What the exercise asks — Look for the word "στην". Copy every line of the listing where it occurs.

Segment Start: Data shown

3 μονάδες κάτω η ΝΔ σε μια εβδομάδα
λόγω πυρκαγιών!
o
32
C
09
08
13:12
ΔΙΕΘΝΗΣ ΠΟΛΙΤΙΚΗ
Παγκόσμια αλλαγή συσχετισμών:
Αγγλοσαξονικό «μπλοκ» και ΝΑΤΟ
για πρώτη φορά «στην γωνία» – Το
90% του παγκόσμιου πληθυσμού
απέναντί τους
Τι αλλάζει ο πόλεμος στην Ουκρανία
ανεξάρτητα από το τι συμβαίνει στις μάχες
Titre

Segment End: Data shown
Segment Start: Data shown

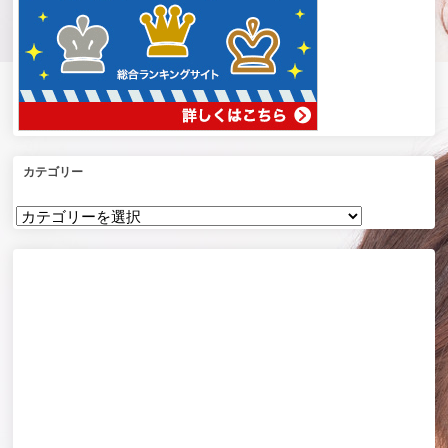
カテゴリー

Segment End: Data shown

Answer area —
για πρώτη φορά «στην γωνία» – Το
Τι αλλάζει ο πόλεμος στην Ουκρανία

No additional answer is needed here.